======== Exercise materials

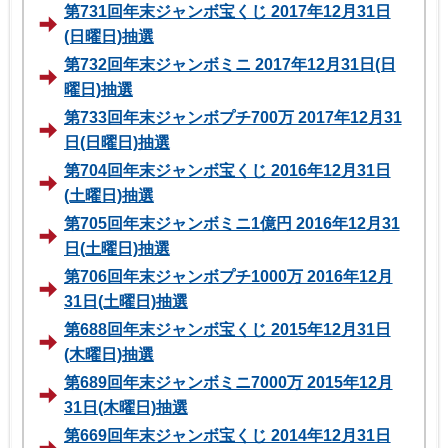
第731回年末ジャンボ宝くじ 2017年12月31日
(日曜日)抽選
第732回年末ジャンボミニ 2017年12月31日(日
曜日)抽選
第733回年末ジャンボプチ700万 2017年12月31
日(日曜日)抽選
第704回年末ジャンボ宝くじ 2016年12月31日
(土曜日)抽選
第705回年末ジャンボミニ1億円 2016年12月31
日(土曜日)抽選
第706回年末ジャンボプチ1000万 2016年12月
31日(土曜日)抽選
第688回年末ジャンボ宝くじ 2015年12月31日
(木曜日)抽選
第689回年末ジャンボミニ7000万 2015年12月
31日(木曜日)抽選
第669回年末ジャンボ宝くじ 2014年12月31日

================

* _Work instruction_
Give the records a second time exactly, keeping the images out.

* _The answer_
第731回年末ジャンボ宝くじ 2017年12月31日
(日曜日)抽選
第732回年末ジャンボミニ 2017年12月31日(日
曜日)抽選
第733回年末ジャンボプチ700万 2017年12月31
日(日曜日)抽選
第704回年末ジャンボ宝くじ 2016年12月31日
(土曜日)抽選
第705回年末ジャンボミニ1億円 2016年12月31
日(土曜日)抽選
第706回年末ジャンボプチ1000万 2016年12月
31日(土曜日)抽選
第688回年末ジャンボ宝くじ 2015年12月31日
(木曜日)抽選
第689回年末ジャンボミニ7000万 2015年12月
31日(木曜日)抽選
第669回年末ジャンボ宝くじ 2014年12月31日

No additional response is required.